Dylan Lewis: What is some of the background here with Square? How did they come to be? What was the inspiration?

Sarah Priestley: It's actually pretty interesting. They were founded in 2009 by Jack Dorsey, who everyone will know as one of the co-founders of Twitter (TWTR). He funded it with Jim McKelvey, who was, at the time, I'm not sure if this was his job or if he was dabbling in it as a hobby, but he became a glassblower. And he lost a sale to a prospective customer because he couldn't accept credit cards. So, they came away from that and they thought, "This has to affect millions of other small businesses in the same way that it's affected us," and they wanted a solution for that. And that's exactly what they've created.

They developed Square, a payment service provider. They basically facilitate small businesses to accept credit card and card payments. They IPO'd last year and raised around $275 million.

Lewis: I think one of the coolest things with the early stages of Square is Jack Dorsey published this manifesto basically explaining all of the reasons things could possibly go poorly for Square and the idea could flop.

Priestley: Yeah, he was absolutely on the defensive. And I kind of like that. He came out with this "140 reasons why Square will fail." And every single one of those reasons, he had a rebuttal for. I think you'll find, and I think this is a thread for him, too, in a lot of his communications about the company, he is very defensive. He's always on his guard. And that's kind of the way he has had to be with some of these businesses that he's started.

Lewis: He owns over 20% of shares right now.

Priestley: He does. He owns 24% of the Class B shares.

Lewis: So, what does Square do, exactly?

Priestley: As I said, they're a payment service provider. What this means is they're a facilitator. They give you either a dongle that you can put on your phone to swipe or dip a card. There's a contactless reader for $49. There's a stand for $100. And after that, you can accept credit card payments, and they take a 2.75% cut for doing that service. So, it's a flat-rate charge.
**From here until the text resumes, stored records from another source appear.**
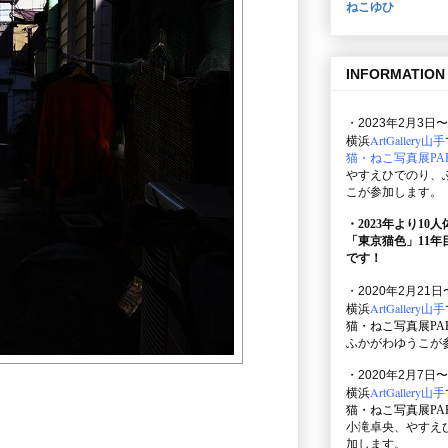
ねこゆひ
INFORMATION
・2023年2月3日〜
ArtGallery山手
横浜
猫・ねこ写真展PAR
やすえひでのり、
こが参加します。
・2023年より10
「東京猫色」
11
です！
・2020年2月21日
ArtGallery山手
横浜
猫・ねこ写真展PAR
ふかがわゆうこが
・2020年2月7日〜
ArtGallery山手
横浜
猫・ねこ写真展PAR
小滝卓央、やすえ
加します。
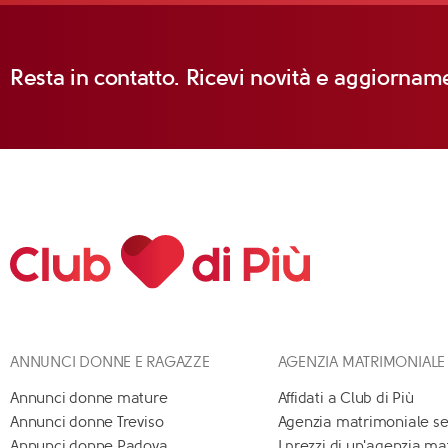
Resta in contatto. Ricevi novità e aggiorname
ANNUNCI DONNE E RAGAZZE
AGENZIA MATRIMONIALE
Annunci donne mature
Affidati a Club di Più
Annunci donne Treviso
Agenzia matrimoniale se
Annunci donne Padova
I prezzi di un'agenzia m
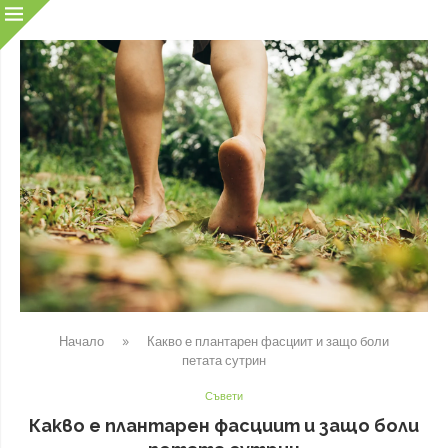
Начало
»
Какво е плантарен фасциит и защо боли
петата сутрин
Съвети
Какво е плантарен фасциит и защо боли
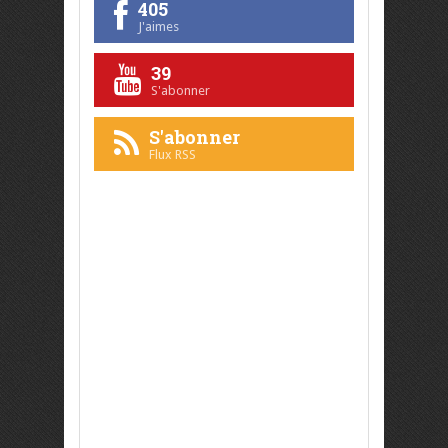
405
J'aimes
39
S'abonner
S'abonner
Flux RSS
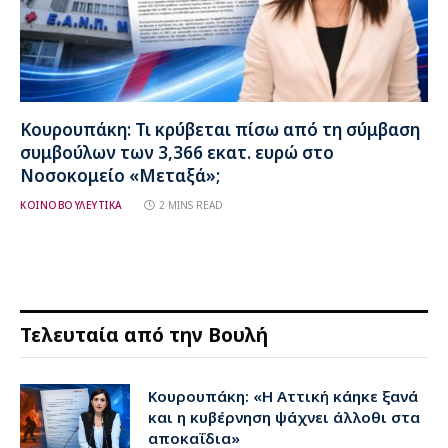
Κουρουπάκη: Τι κρύβεται πίσω από τη σύμβαση
συμβούλων των 3,366 εκατ. ευρώ στο
Νοσοκομείο «Μεταξά»;
ΚΟΙΝΟΒΟΥΛΕΥΤΙΚΑ
2 MINS READ
Τελευταία από την Βουλή
Κουρουπάκη: «Η Αττική κάηκε ξανά
και η κυβέρνηση ψάχνει άλλοθι στα
αποκαΐδια»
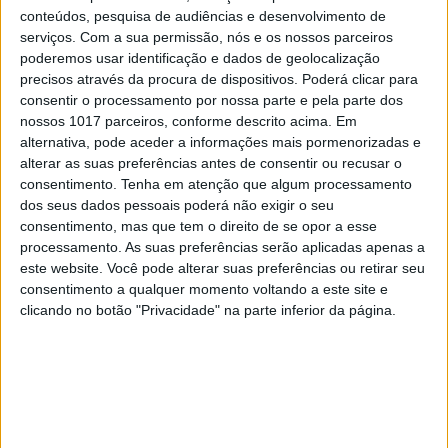
conteúdos, pesquisa de audiências e desenvolvimento de
Lady Gaga chora ao ouvir miúda de 10 anos cantar Born
serviços.
Com a sua permissão, nós e os nossos parceiros
This Way (com vídeo)
poderemos usar identificação e dados de geolocalização
precisos através da procura de dispositivos. Poderá clicar para
consentir o processamento por nossa parte e pela parte dos
CELEBRIDADES
nossos 1017 parceiros, conforme descrito acima. Em
alternativa, pode aceder a informações mais pormenorizadas e
Lady Gaga chora ao ouvir miúda de 10 anos
alterar as suas preferências antes de consentir ou recusar o
cantar Born This Way (com vídeo)
consentimento.
Tenha em atenção que algum processamento
Maria Aragon tem apenas 10 anos , mas a sua interpretação de
dos seus dados pessoais poderá não exigir o seu
Born This Way, de Lady Gaga, tornou-a num fenómeno mundial.
Até a cantora ficou emocionada...
consentimento, mas que tem o direito de se opor a esse
Lady Gaga com nunca a viu.. em entrevista a Jay Leno
processamento. As suas preferências serão aplicadas apenas a
este website. Você pode alterar suas preferências ou retirar seu
consentimento a qualquer momento voltando a este site e
clicando no botão "Privacidade" na parte inferior da página.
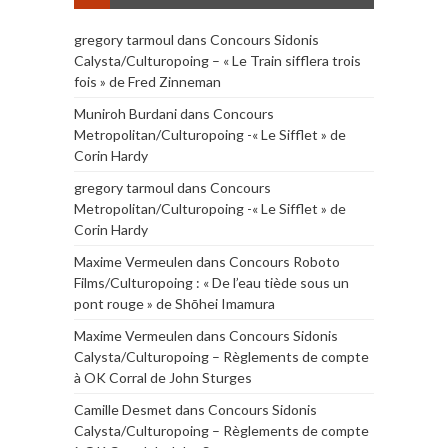
gregory tarmoul
dans
Concours Sidonis
Calysta/Culturopoing – « Le Train sifflera trois
fois » de Fred Zinneman
Muniroh Burdani
dans
Concours
Metropolitan/Culturopoing -« Le Sifflet » de
Corin Hardy
gregory tarmoul
dans
Concours
Metropolitan/Culturopoing -« Le Sifflet » de
Corin Hardy
Maxime Vermeulen
dans
Concours Roboto
Films/Culturopoing : « De l’eau tiède sous un
pont rouge » de Shōhei Imamura
Maxime Vermeulen
dans
Concours Sidonis
Calysta/Culturopoing – Règlements de compte
à OK Corral de John Sturges
Camille Desmet
dans
Concours Sidonis
Calysta/Culturopoing – Règlements de compte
Lewis: And then, there's a slightly different rate if it's not through and through as credit card and typed in manually instead.

Priestley: Yeah, it's higher. I think it's something like over 3% plus $0.30 per transaction.

Lewis: One of the things that I've noticed is that they're very clear in that they are not a credit card processor. They are a payment facilitator, they are an aggregator, but they draw that line pretty hard.

Priestley: They absolutely do. When we look more into the different aspects of the business, you can see why they do that. They have so many more product offerings. They talk about employee management. So, for $5 per employee per month, they'll do time cards, tip reconciliation, all those kind of things. They offer invoices. So, when you're working business to business, you can send invoices through Square, and they take a cut of that. They offer appointments, online store, so you can easily setup your payments online. Payroll, they'll run for $25 a month. Email marketing. There's a whole plethora of offerings for small companies. That's how they see themselves. They want to be a central part of your business, and they do deliver on that.

Lewis: And I think that's how most people probably encounter Square.